In the last couple weeks we’ve looked at Jesus as the Prophet who came to reveal to us His own Word, the good news of His death and resurrection for our justification, the remission of our sins. His death was the once for-all-time perfect sacrifice for sin. And now, as our great High Priest, Jesus stands before the Father in heaven to plead on our behalf. This week we learn that Jesus is not only our Prophet and Priest, but He is also our King. He is the king who the covenant with David looks forward to. He is the offspring who comes after David whose throne is established forever. God says to David, “He shall build a house for my name, and I will establish the throne of His kingdom forever. I will be to him a father, and he shall be a son.” (vv. 13-14) We have confirmation that this applies to Jesus when at His baptism the sky is torn open and these words are heard from heaven: “This is my son.” Again, at the Transfiguration in Luke 9, as Jesus was conversing with Moses and Elijah about His coming death and resurrection, the voice from the cloud again proclaims: “This is my son.”
Not only is Jesus God’s Son and the eternal King of All, but He suffered the discipline of the rod of men and the stripes of the sons of men, as our text from 2 Samuel says. The Eternal King, the king of all that ever was, is, and ever will be, suffered the condemnation that we deserve. The King who never changes, took the punishment of our changes, our backsliding. Our lies, the times when we confess with our mouths but inwardly curse, the pain of soured relationships and divorce, all of our sin, He took. The entire weight of sinful change, beginning even back in the Garden when Adam and Eve made a change of their own, was paid for by our King, Jesus Christ.
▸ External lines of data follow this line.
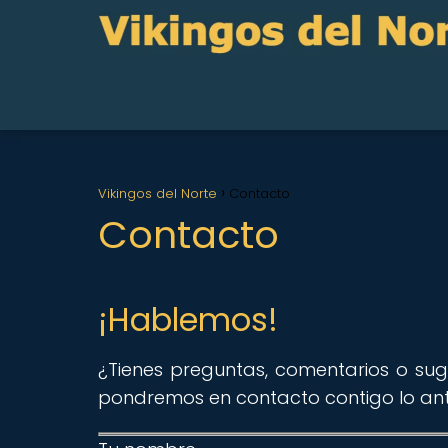
Vikingos del Norte
Contacto
Contacto
¡Hablemos!
¿Tienes preguntas, comentarios o sug
pondremos en contacto contigo lo ant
Why is it important that Jesus is the eternal King prophesied in 2 Samuel? It means that He is in charge of all things, and His promises are true. His love never changes or fades, and the blood that He shed for our sin never goes away. Jesus promised that He would be with us always, even until the end of the age. He is able and does keep that Word. In all times and in all situations, the Eternal King is never far. He hears your prayers, even the ones you whisper in your mind, and is even present here, now. He forever comes to us through His Word and in His Sacraments. That will never change.
Time comes and goes. Things change. Kings change. We’ve seen that in the reigns David, Solomon, and all the kings of the divided kingdom. We change, and not always for the better. But, there is One that doesn’t change: Jesus Christ, our King. He is the promised king who has built a house for the name of God and whose throne is established for all time. He Himself has made payment for the guilt of our sin with His precious blood. Now we await the time to celebrate His birth and His Second Coming, where He will gather all His saints together in heaven. Jesus promised, “Surely I am coming soon.” (Rev. 22:20) Amen. Come, Lord Jesus.